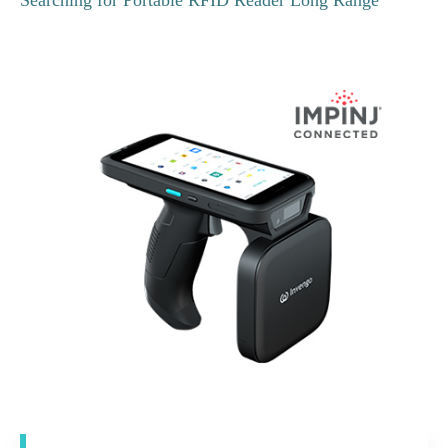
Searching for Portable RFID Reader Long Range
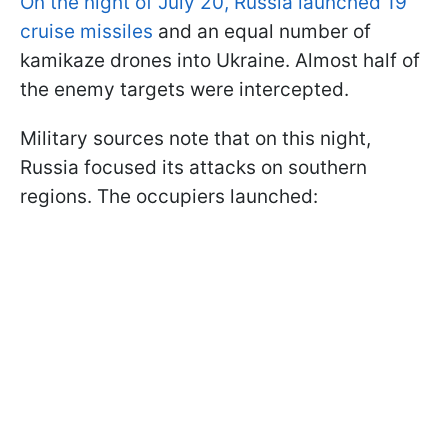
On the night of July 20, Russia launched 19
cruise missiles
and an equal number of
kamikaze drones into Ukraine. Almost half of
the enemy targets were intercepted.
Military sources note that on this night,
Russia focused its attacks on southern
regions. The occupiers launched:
************
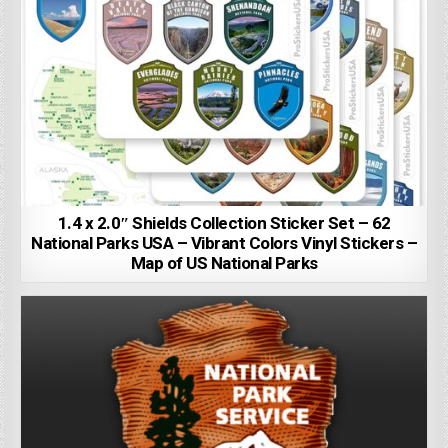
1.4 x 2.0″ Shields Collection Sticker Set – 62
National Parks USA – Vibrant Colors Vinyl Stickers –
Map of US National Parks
************
Give again, exactly as written above, every line from the one holding "Searching for Portable RFID Reader Long Range" to the one holding "regions. The occupiers", with both ends kept and the pictures left out.

▶ _Answer for this exercise_
Searching for Portable RFID Reader Long Range
On the night of July 20, Russia launched 19
cruise missiles
and an equal number of
kamikaze drones into Ukraine. Almost half of
the enemy targets were intercepted.
Military sources note that on this night,
Russia focused its attacks on southern
regions. The occupiers launched:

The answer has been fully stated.